I will try to provide a summarized version of the process. Depending on the manner and terms of issue of the CCPS the process may differ a little. I am assuming the Authorized share capital is sufficient to accommodate the post conversion capital.
- Hold a Board Meeting to approve the conversion of CCPS and consequent allotment of equity shares.
- File MGT-14 for the resolution passed in the aforesaid meeting. Time limit is within 30 days of the board meeting. Private companies are exempted from filing MGT-14 in this case.
- Parallelly, you also need to file form PAS-3 for the aforesaid allotment. This needs to be filed within 30 days of the board meeting.
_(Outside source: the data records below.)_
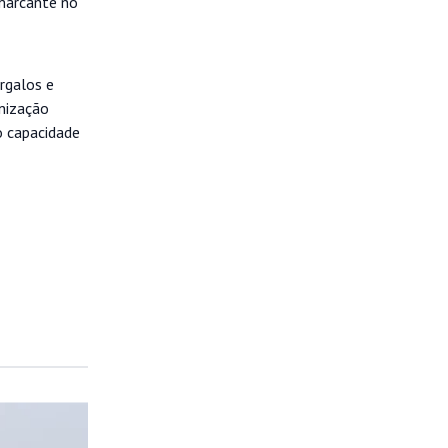
 marcante no
rgalos e
anização
o capacidade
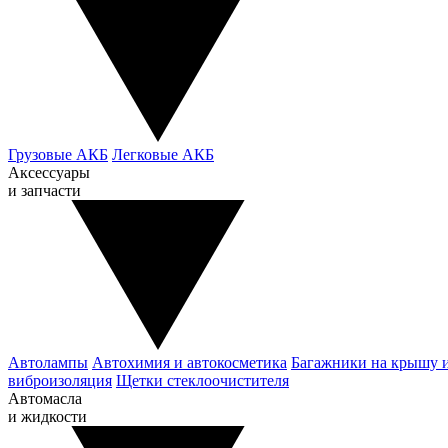
Грузовые АКБ
Легковые АКБ
Аксессуары
и запчасти
Автолампы
Автохимия и автокосметика
Багажники на крышу 
виброизоляция
Щетки стеклоочистителя
Автомасла
и жидкости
Now this is effectively the whole process. However as i said earlier, the process may differ depending on the manner and terms of issue of CCPS. Therefore, i would like to elaborate on a common scenario:
- If the CCPS were issued pursuant to an agreement
Then this agreement must contain a provision for conversion of CCPS, including the conversion ratio (or the formula/manner for determining the conversion ratio). If the said agreement does not contain such provision, then it needs to be amended. Amendment of such agreement is an entirely different process so i will not go into that here.
You will need to attach an extract of such agreement to the PAS-3 form.
I will stop here. In case you have a query regarding a specific point, do ask.